Per chi utilizza spesso viti autofilettanti è ovvio che le viti autofilettanti debbano subire un trattamento termico, che è quello che comunemente chiamiamo indurimento. Poiché viti o viti autofilettanti vengono utilizzate per forare e maschiare per ottenere connessioni strette, ciò richiede che la vite autofilettante stessa abbia una forte durezza in modo che possa funzionare.
Per le viti autofilettanti di nuova produzione, la vergella della vite autofilettante stessa non è sufficientemente dura per soddisfare le esigenze del cliente. A questo punto bisogna trattare termicamente la vite, cioè indurire la vite. All’epoca tendevamo a non prestare attenzione.
Durante il processo di indurimento, alcune viti autofilettanti si piegheranno, soprattutto nel caso di viti lunghe. Quindi, a cosa dovremmo prestare attenzione in questa situazione? Come possiamo prepararci meglio e ridurre i danni alle viti?
Il trattamento termico provoca la flessione delle viti autofilettanti, spesso causata da problemi di impilamento con le viti autofilettanti riscaldate. La vite lunga ha un'area ampia e alcune viti sono piegate a causa dell'impilamento non uniforme. Naturalmente, oltre a questo motivo, ci sono molti fattori che lo determinano.
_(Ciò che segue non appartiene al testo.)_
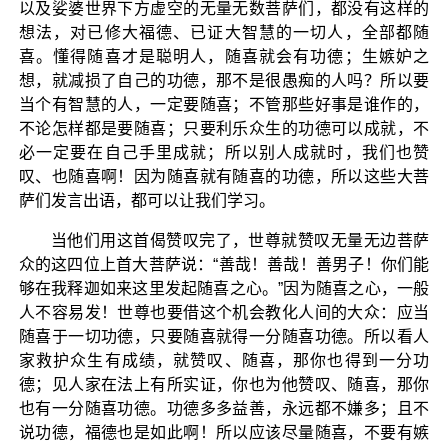
以及娑婆世界下方虚空的无量无数菩萨们，都没有这样的
想法，对已修大福德、已证大智慧的一切人，全部都随
喜。懂得随喜才是聪明人，随喜就会有功德；生嫉妒之
想，就减损了自己的功德，那不是很愚痴的人吗？所以要
当个有智慧的人，一定要随喜；不管那些好事是谁作的，
不论怎样都是要随喜；只要利乐众生的功德可以成就，不
必一定要在自己手里成就；所以别人成就时，我们也赞
叹、也随喜啊！因为随喜就有随喜的功德，所以这些大菩
萨们发言出语，都可以让我们学习。
当他们用这首偈赞叹完了，世尊就赞叹无量无边菩萨
众的这四位上首大菩萨说：“善哉！善哉！善男子！你们能
够在我释迦如来这里发起随喜之心。”因为随喜之心，一般
人不容易发！世尊也要借这个机会教化人间的大众：应当
随喜于一切功德，只要随喜就得一分随喜功德。所以看人
家救护众生有成绩，就赞叹、随喜，那你也得到一分功
德；见人家在法上有所实证，你也为他赞叹、随喜，那你
也有一分随喜功德。功德多多益善，永远都不嫌多；且不
说功德，福德也是如此啊！所以应该尽量随喜，不要有嫉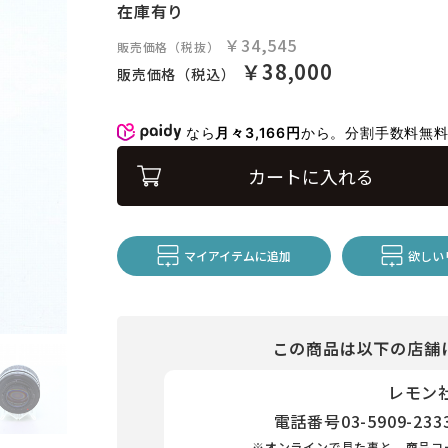
在庫有り
￥34,545
販売価格（税抜）
￥38,000
販売価格（税込）
なら
月々3,166円
から。分割手数料無
カートに入れる
マイアイテムに追加
欲しい
この商品は以下の店舗
レモン
電話番号
03-5909-233
※オンラインで見た事と、商品コ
Ad esempio, la temperatura del forno aumenta troppo velocemente, la temperatura di raffreddamento è troppo elevata, ecc. sono tutti fattori di flessione variabili. Quando la temperatura del forno di riscaldamento è troppo elevata, il punto critico del materiale è troppo grande ed è probabile che si verifichino deformazioni.
Pertanto, sia che siamo produttori di hardware o consumatori, dovremmo comprendere che durante il trattamento termico e il processo di indurimento delle viti autofilettanti, dovremmo prestare attenzione ai punti precedenti per evitare prodotti difettosi o danni alle viti.